Local governments are jumping in and passing their own ordinances, mostly trying to limit, ban or regulate a wave of businesses popping up to grow and sell the drug.

 

Michigan isn’t alone in trying to sort out hazy medical marijuana laws. Fourteen other states have similar statutes — prompting raids and debate over local regulations in California, disputes over which doctors can recommend pot in Colorado and fights over proposed regulations in New Jersey.

 

Many of the clashes are between medical marijuana advocates who say they’re acting within the law and police who say they aren’t. Adding to the tension is federal law that continues to ban the use and possession of marijuana.

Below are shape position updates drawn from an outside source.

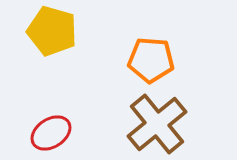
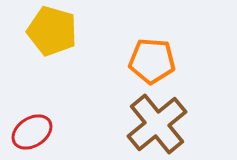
orange pentagon: moved 1 px right, 1 px down
red ellipse: moved 19 px left, 1 px up
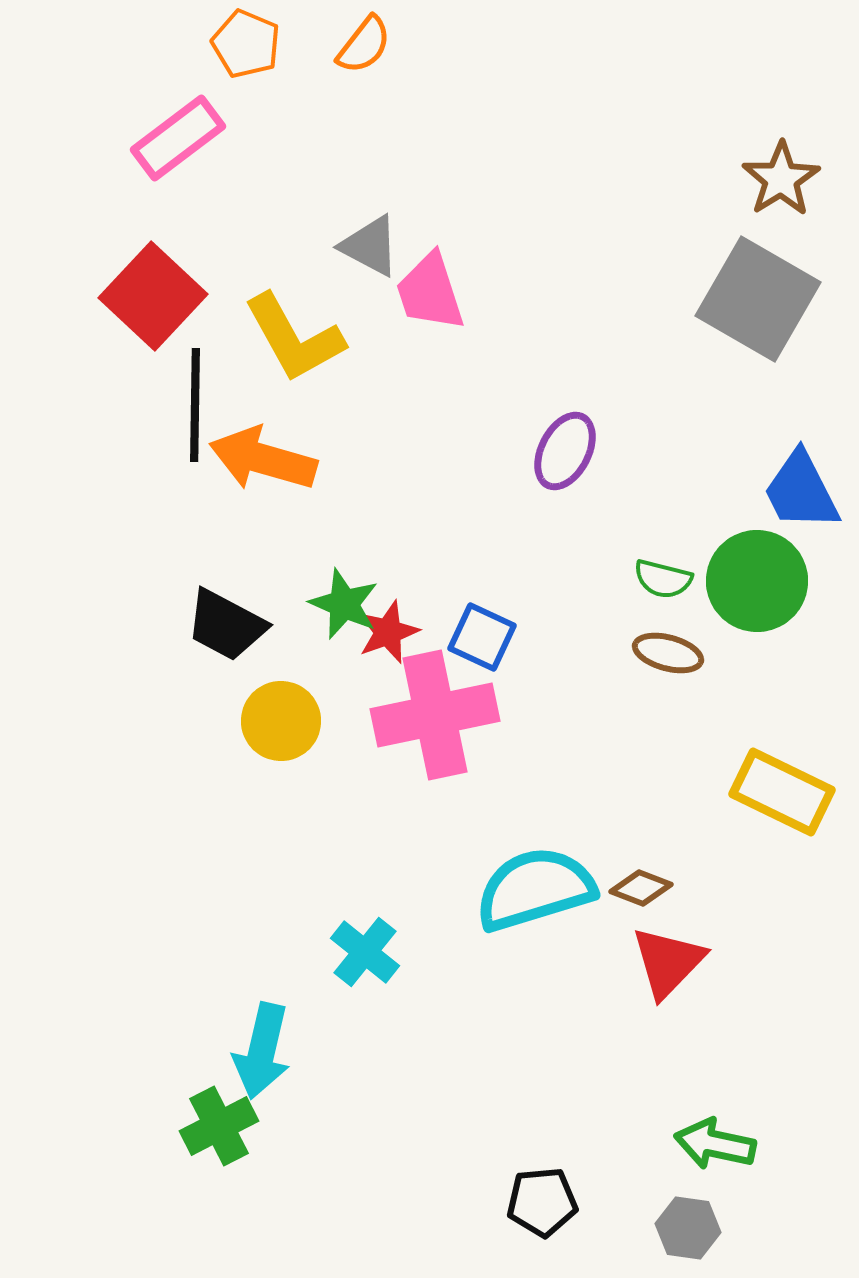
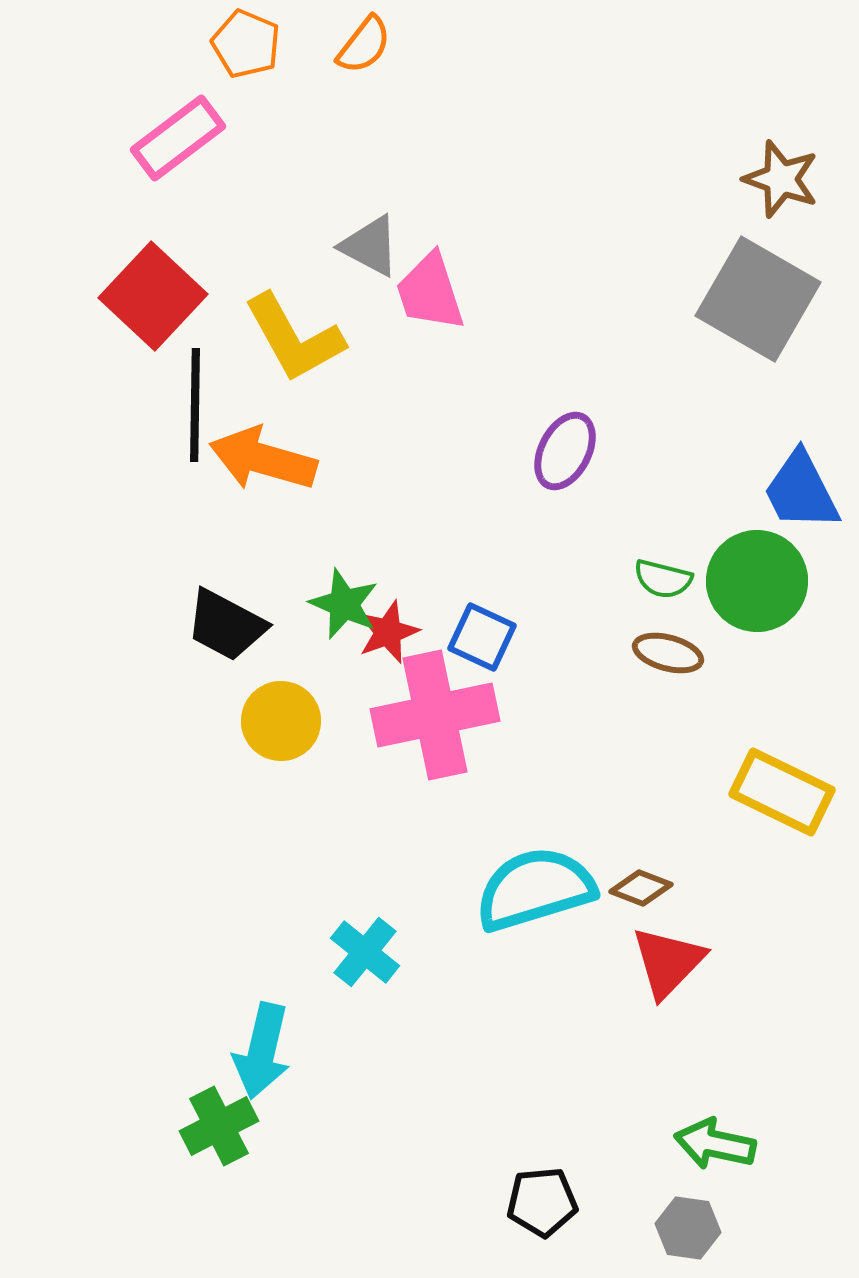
brown star: rotated 20 degrees counterclockwise
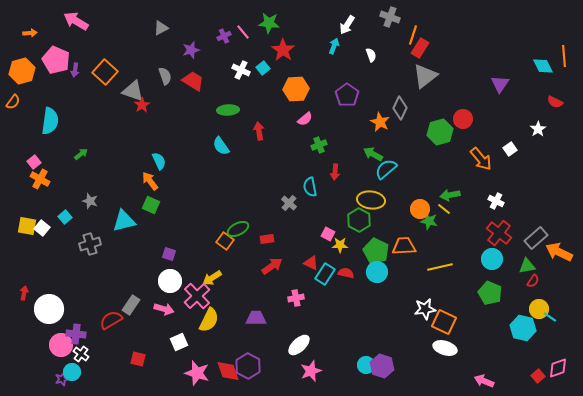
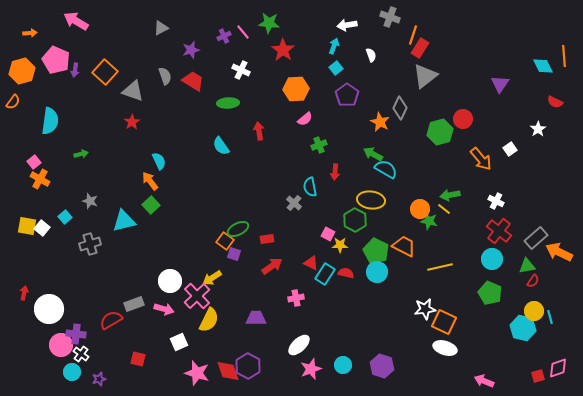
white arrow at (347, 25): rotated 48 degrees clockwise
cyan square at (263, 68): moved 73 px right
red star at (142, 105): moved 10 px left, 17 px down
green ellipse at (228, 110): moved 7 px up
green arrow at (81, 154): rotated 24 degrees clockwise
cyan semicircle at (386, 169): rotated 70 degrees clockwise
gray cross at (289, 203): moved 5 px right
green square at (151, 205): rotated 24 degrees clockwise
green hexagon at (359, 220): moved 4 px left
red cross at (499, 233): moved 2 px up
orange trapezoid at (404, 246): rotated 30 degrees clockwise
purple square at (169, 254): moved 65 px right
gray rectangle at (131, 305): moved 3 px right, 1 px up; rotated 36 degrees clockwise
yellow circle at (539, 309): moved 5 px left, 2 px down
cyan line at (550, 317): rotated 40 degrees clockwise
cyan circle at (366, 365): moved 23 px left
pink star at (311, 371): moved 2 px up
red square at (538, 376): rotated 24 degrees clockwise
purple star at (62, 379): moved 37 px right
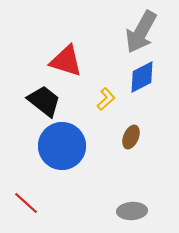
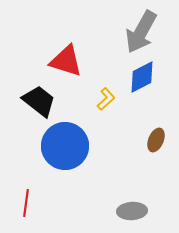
black trapezoid: moved 5 px left
brown ellipse: moved 25 px right, 3 px down
blue circle: moved 3 px right
red line: rotated 56 degrees clockwise
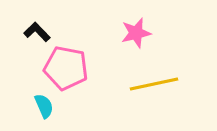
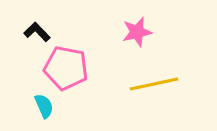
pink star: moved 1 px right, 1 px up
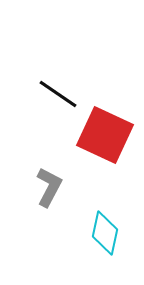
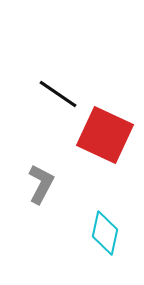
gray L-shape: moved 8 px left, 3 px up
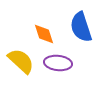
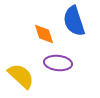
blue semicircle: moved 7 px left, 6 px up
yellow semicircle: moved 15 px down
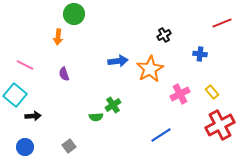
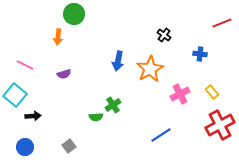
black cross: rotated 24 degrees counterclockwise
blue arrow: rotated 108 degrees clockwise
purple semicircle: rotated 88 degrees counterclockwise
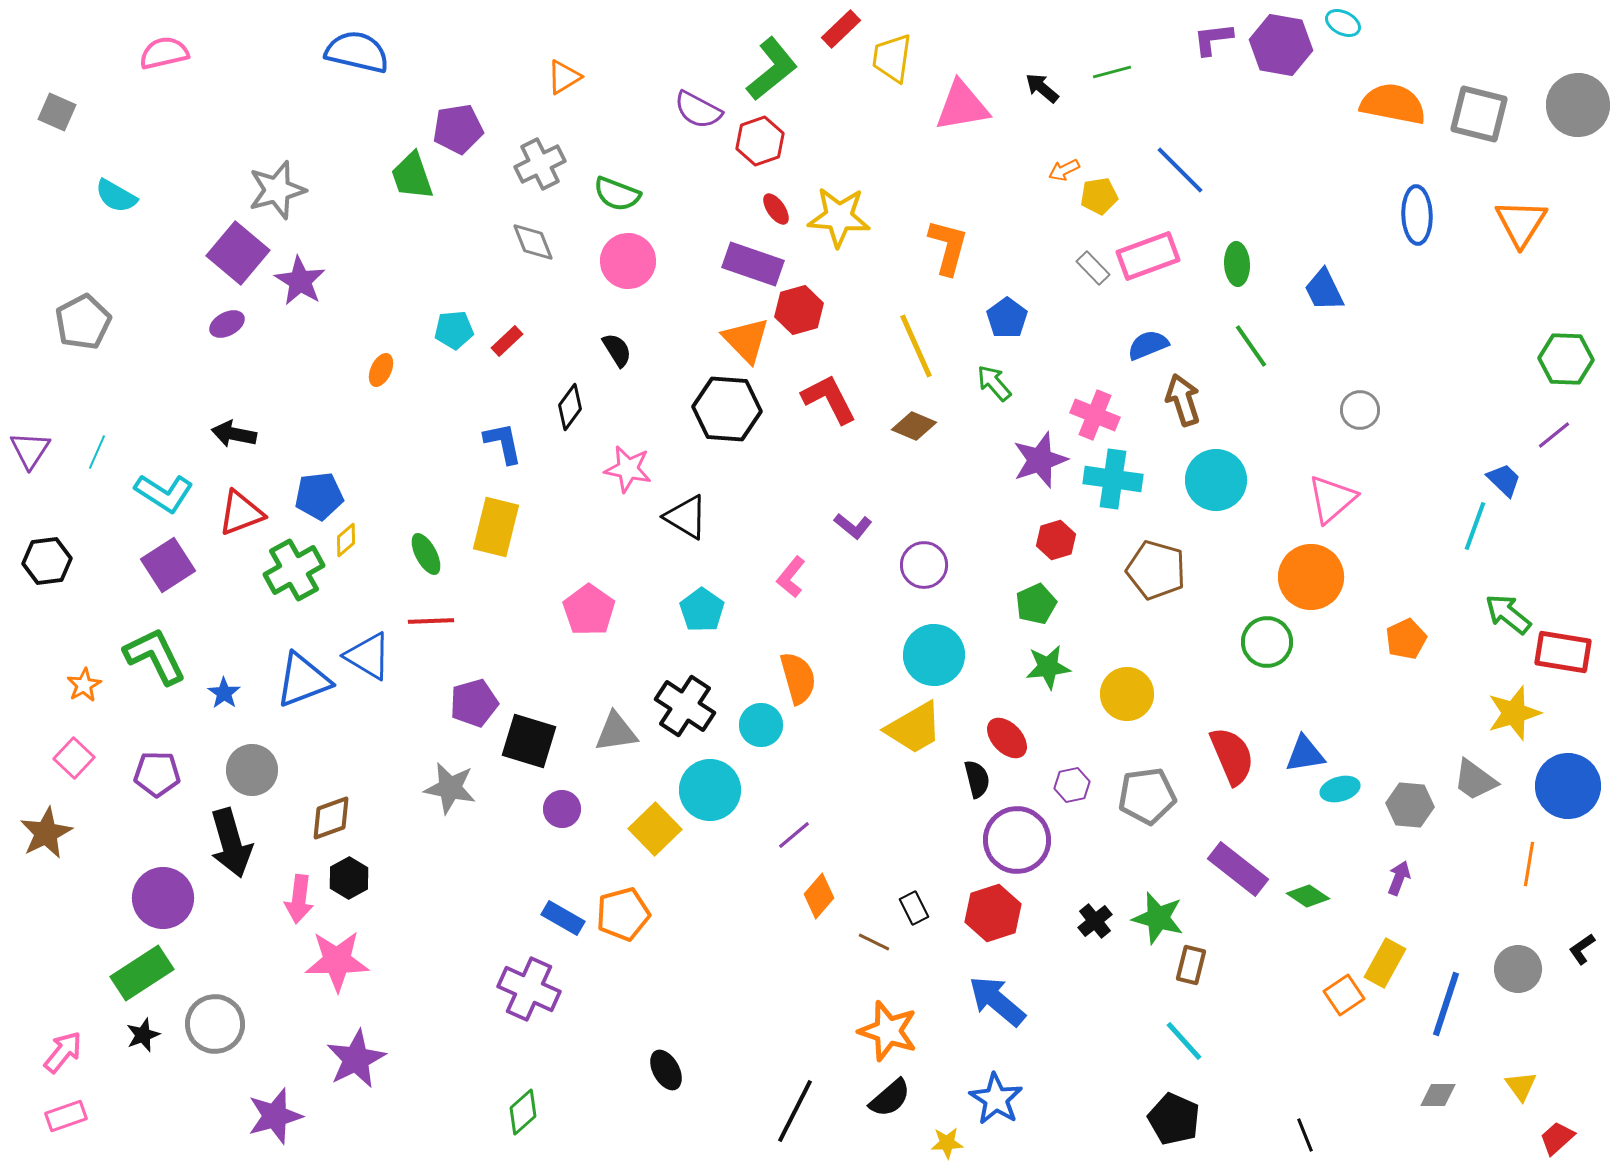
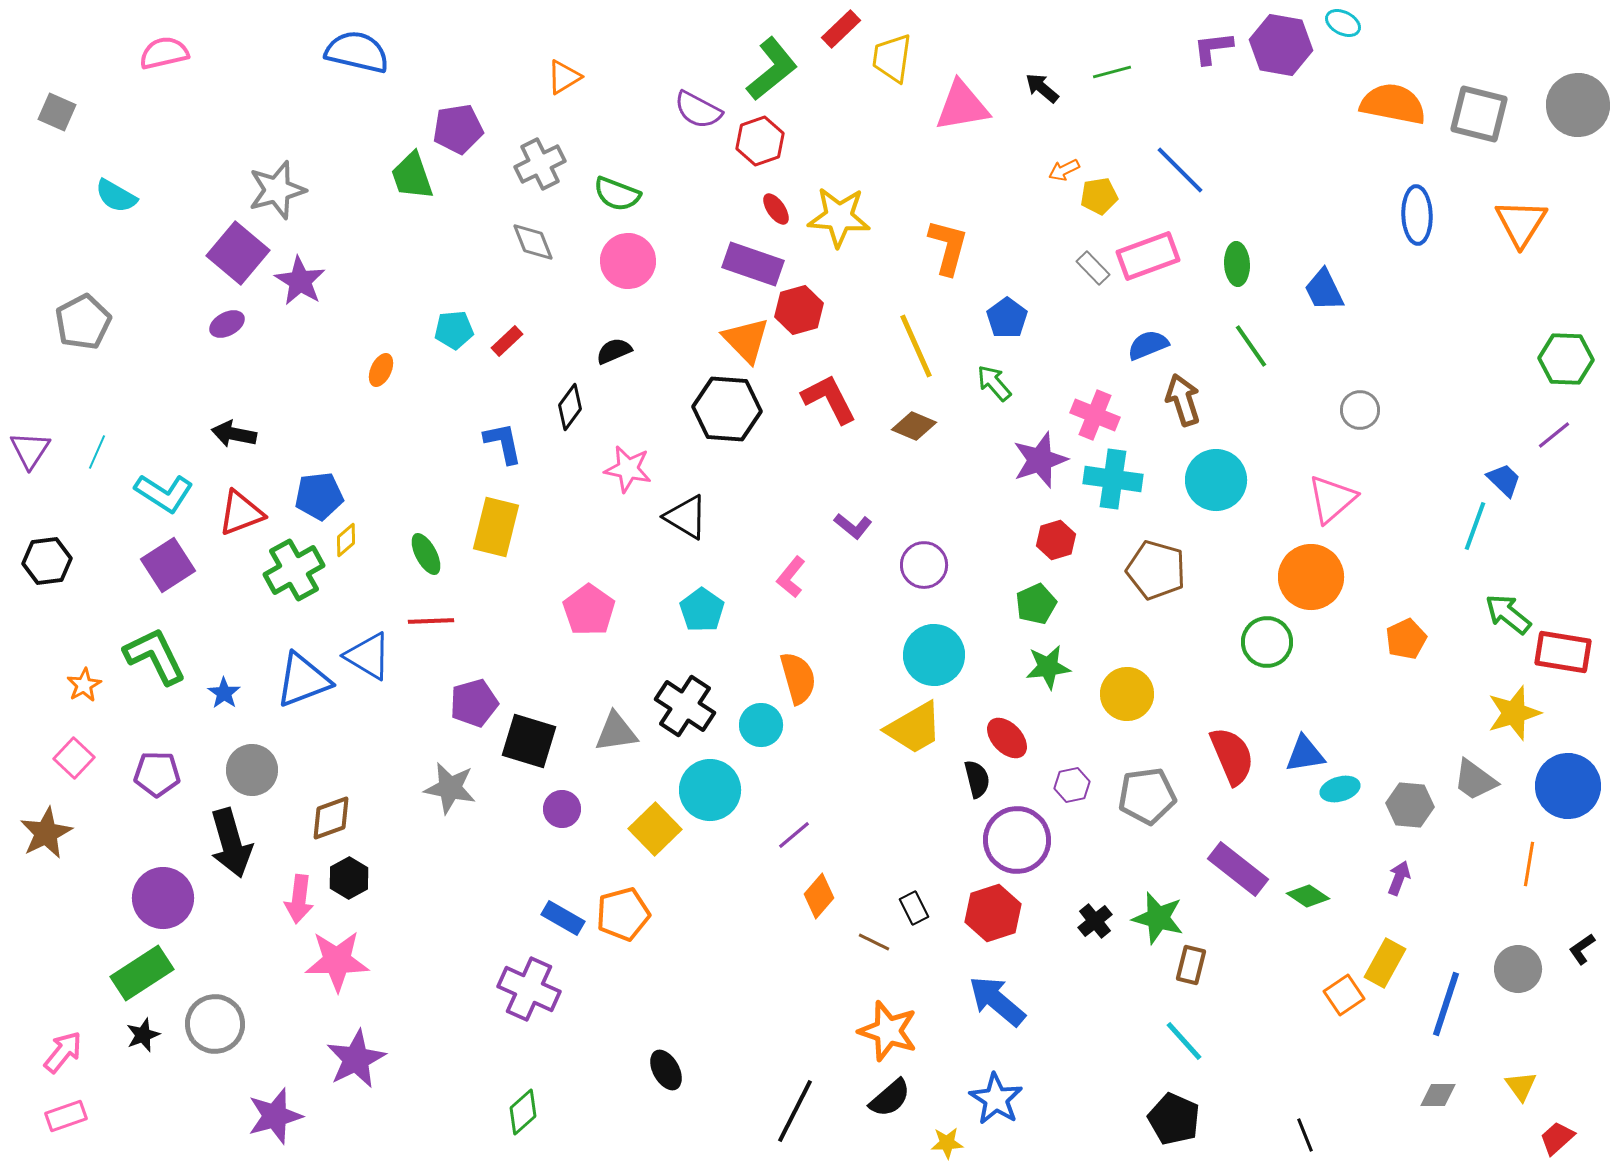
purple L-shape at (1213, 39): moved 9 px down
black semicircle at (617, 350): moved 3 px left, 1 px down; rotated 81 degrees counterclockwise
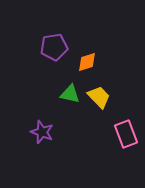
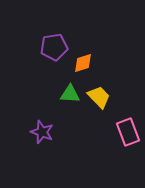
orange diamond: moved 4 px left, 1 px down
green triangle: rotated 10 degrees counterclockwise
pink rectangle: moved 2 px right, 2 px up
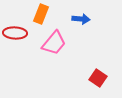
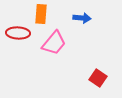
orange rectangle: rotated 18 degrees counterclockwise
blue arrow: moved 1 px right, 1 px up
red ellipse: moved 3 px right
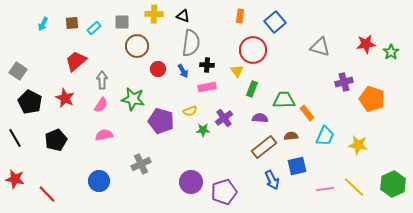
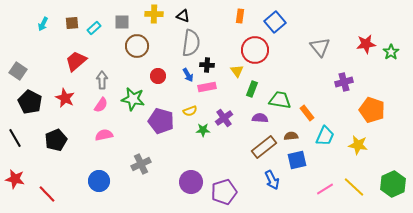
gray triangle at (320, 47): rotated 35 degrees clockwise
red circle at (253, 50): moved 2 px right
red circle at (158, 69): moved 7 px down
blue arrow at (183, 71): moved 5 px right, 4 px down
orange pentagon at (372, 99): moved 11 px down
green trapezoid at (284, 100): moved 4 px left; rotated 10 degrees clockwise
blue square at (297, 166): moved 6 px up
pink line at (325, 189): rotated 24 degrees counterclockwise
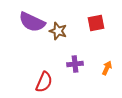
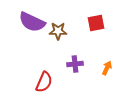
brown star: rotated 18 degrees counterclockwise
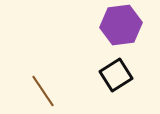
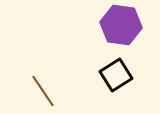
purple hexagon: rotated 15 degrees clockwise
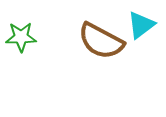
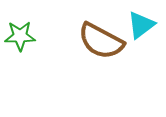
green star: moved 1 px left, 1 px up
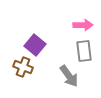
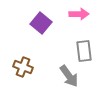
pink arrow: moved 4 px left, 11 px up
purple square: moved 6 px right, 22 px up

Although it won’t be a top priority for lawmakers in a state swamped by economic and state government budget problems, Michigan’s next Legislature likely will devote some time to clarifying the law.

 

A class on legal issues is a staple at Med Grow Cannabis College in Southfield, one of the few medical marijuana trade schools in the nation. Nick Tennant, who last year opened up the trade school in suburban Detroit, said the goal of the class is to provide students some clarity about a law that has gray areas.

 

“A lot of people want definitive answers,” Tennant, 25, said. “It’s just hard, because sometimes the attorneys can’t really give a definitive answer. They can give almost a ’best practices, here’s how you stay out of trouble, don’t raise your risk tolerance in this gray area’ type of thing.”

 

The school also provides students with instruction on the medical and horticultural aspects of growing pot for medicinal use.

 

“We don’t want the people and the public to be afraid of us or to think we’re drug dealers, because that’s really a popular misconception as well. We’re here to help,” said Travis Williams, a 38-year-old Detroiter who took classes at the school and now provides marijuana he grows himself to patients.

 

Michigan’s more than 45,000 licensed medical marijuana patients can possess up to 2 1/2 ounces of usable marijuana and have up to 12 plants kept in an enclosed, locked facility — or have a registered caregiver grow the drug for them. Continued...

 

123See Full StoryReader Comments »View reader comments (1) » Comment on this story »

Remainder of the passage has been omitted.